Meu quintal é maior do que o mundo.
Sou um apanhador de desperdícios:
Amo os restos (…).

(Manoel de Barros)

De que se compõe uma exposição? De objetos, certamente. De coisas a que chamamos obras de arte, ou que assim passam a ser designadas no momento em que são expostas, como dispositivo, num determinado espaço. Desde Duchamp que os objetos artísticos foram desinvestidos de uma aura que os tornava únicos, originais, frutos da mão do artista que, com sua mestria, os construía. Desde então, há uma questão que se coloca e volta a ser colocada a cada nova exposição em que o artista decide que arte não é apenas um gesto criador, mas é também um gesto recolector – os objetos são fruto dum olhar especial, duma escolha, dum percurso realizado pelo artista e da sua decisão – trazer para o universo daquilo a que chamamos de arte coisas que outros diriam ser sobras, ruídos, restos. Poeira.

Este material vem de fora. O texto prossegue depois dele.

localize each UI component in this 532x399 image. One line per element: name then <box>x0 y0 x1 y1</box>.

Mas o que define esta coisa que o artista convoca? Heidegger, a propósito, escreveu um ensaio em que propõe à Filosofia uma questão semelhante:

«A questão enuncia-se do seguinte modo: “Que é uma coisa?”. Imediatamente uma dúvida nos assalta. Dir-se-á que faz sentido utilizar e consumir as coisas disponíveis, pôr de lado as coisas que estorvam, arranjar as que são necessárias; mas com a questão “que é uma coisa?” não se pode, propriamente, começar nada. (…) Esta afirmação acerca da nossa questão é tão verdadeira que devemos, precisamente, compreendê-la como uma determinação da sua essência.“Que é uma coisa?”. Esta é uma questão com a qual nada se pode começar; acerca desta questão, mais nada precisa ser dito».

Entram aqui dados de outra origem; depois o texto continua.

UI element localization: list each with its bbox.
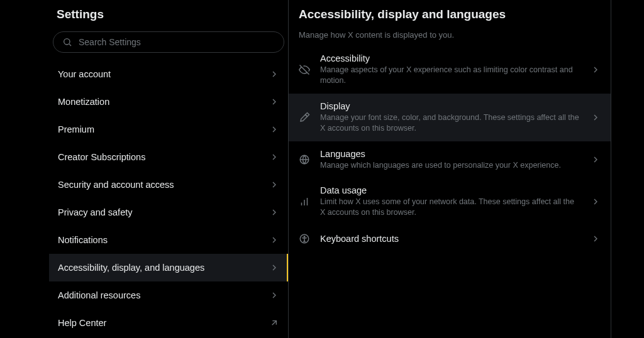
sidebar-item-label: Privacy and safety [58, 207, 269, 217]
sidebar-item-label: Security and account access [58, 180, 269, 190]
option-desc: Manage aspects of your X experience such… [320, 65, 580, 86]
chevron-right-icon [269, 97, 279, 107]
option-display[interactable]: Display Manage your font size, color, an… [289, 94, 611, 141]
option-title: Accessibility [320, 53, 580, 63]
option-title: Data usage [320, 185, 580, 195]
option-text: Display Manage your font size, color, an… [320, 101, 580, 134]
sidebar-item-label: Additional resources [58, 290, 269, 300]
option-keyboard-shortcuts[interactable]: Keyboard shortcuts [289, 226, 611, 252]
option-title: Keyboard shortcuts [320, 234, 580, 244]
chevron-right-icon [591, 197, 601, 207]
settings-nav: Your account Monetization Premium Creato… [49, 60, 288, 337]
external-link-icon [269, 318, 279, 328]
chevron-right-icon [591, 65, 601, 75]
chevron-right-icon [591, 112, 601, 123]
chevron-right-icon [269, 207, 279, 217]
sidebar-item-label: Notifications [58, 235, 269, 245]
option-data-usage[interactable]: Data usage Limit how X uses some of your… [289, 178, 611, 226]
chevron-right-icon [591, 234, 601, 244]
sidebar-item-label: Accessibility, display, and languages [58, 263, 269, 273]
chevron-right-icon [269, 180, 279, 190]
option-text: Keyboard shortcuts [320, 234, 580, 244]
sidebar-item-creator-subscriptions[interactable]: Creator Subscriptions [49, 143, 288, 171]
eye-off-icon [299, 64, 310, 75]
option-desc: Manage your font size, color, and backgr… [320, 112, 580, 134]
chevron-right-icon [269, 263, 279, 273]
sidebar-item-additional-resources[interactable]: Additional resources [49, 281, 288, 309]
sidebar-item-label: Premium [58, 124, 269, 134]
sidebar-item-label: Monetization [58, 97, 269, 107]
option-title: Languages [320, 149, 580, 159]
chevron-right-icon [269, 235, 279, 245]
bar-chart-icon [299, 196, 310, 207]
settings-sidebar: Settings Your account Monetization Premi… [49, 0, 289, 338]
chevron-right-icon [269, 124, 279, 134]
chevron-right-icon [269, 152, 279, 162]
option-desc: Manage which languages are used to perso… [320, 160, 580, 171]
sidebar-item-label: Your account [58, 69, 269, 79]
sidebar-item-security-and-account-access[interactable]: Security and account access [49, 171, 288, 199]
left-gutter [0, 0, 49, 338]
detail-subtitle: Manage how X content is displayed to you… [289, 25, 611, 46]
option-accessibility[interactable]: Accessibility Manage aspects of your X e… [289, 46, 611, 94]
chevron-right-icon [591, 155, 601, 165]
detail-title: Accessibility, display and languages [289, 0, 611, 25]
svg-line-2 [272, 321, 277, 325]
sidebar-item-notifications[interactable]: Notifications [49, 226, 288, 254]
search-input[interactable] [79, 37, 275, 47]
option-text: Accessibility Manage aspects of your X e… [320, 53, 580, 86]
chevron-right-icon [269, 290, 279, 300]
option-title: Display [320, 101, 580, 111]
page-title: Settings [49, 0, 288, 29]
search-icon [62, 37, 72, 47]
accessibility-icon [299, 233, 310, 244]
sidebar-item-accessibility-display-languages[interactable]: Accessibility, display, and languages [49, 254, 288, 281]
sidebar-item-label: Help Center [58, 318, 269, 328]
globe-icon [299, 154, 310, 165]
option-text: Languages Manage which languages are use… [320, 149, 580, 171]
sidebar-item-monetization[interactable]: Monetization [49, 88, 288, 116]
svg-point-9 [304, 236, 305, 237]
right-gutter [611, 0, 644, 338]
chevron-right-icon [269, 69, 279, 79]
search-container [49, 29, 288, 58]
svg-point-0 [64, 39, 70, 45]
option-languages[interactable]: Languages Manage which languages are use… [289, 141, 611, 178]
sidebar-item-premium[interactable]: Premium [49, 116, 288, 143]
svg-line-1 [69, 44, 71, 46]
options-list: Accessibility Manage aspects of your X e… [289, 46, 611, 252]
option-desc: Limit how X uses some of your network da… [320, 197, 580, 218]
sidebar-item-help-center[interactable]: Help Center [49, 309, 288, 337]
sidebar-item-privacy-and-safety[interactable]: Privacy and safety [49, 199, 288, 226]
sidebar-item-label: Creator Subscriptions [58, 152, 269, 162]
option-text: Data usage Limit how X uses some of your… [320, 185, 580, 218]
paintbrush-icon [299, 112, 310, 123]
search-box[interactable] [53, 31, 284, 53]
detail-panel: Accessibility, display and languages Man… [289, 0, 611, 338]
sidebar-item-your-account[interactable]: Your account [49, 60, 288, 88]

Para o filósofo, as coisas existem quando sabemos o que fazer com elas. Mas, quando as questionamos, elas assumem uma nova ontologia que nos confunde.

A exposição de Susana Gaudêncio, que é, no fundo, um processo expositivo e um dispositivo de constante inquietação, prossegue uma senda de outras exposições onde os objetos, ora criados pelas mãos da artista, ora encontrados por acaso ou resignificados, são dispostos de maneira a tentar responder, ou, pelo contrário, a propor mais questões a quem vê os objetos e também, aos próprios objetos em si, que contêm uma história.

Porque as coisas/objetos falam de nós que os encontramos, ou que os perdemos, e também de nós que nos convertemos em objetos tecnológicos, em gadgets, que nos desgastamos. Na poeira do caminho não responde à questão heideggeriana – o que é uma coisa, mas propõe-nos encontrar novas respostas a esta inquietação.

Porque os objetos são o que fazemos com eles, são os significados do qual são investidos e são, sobretudo, fragmentos daquilo que somos e da sociedade em que vivemos.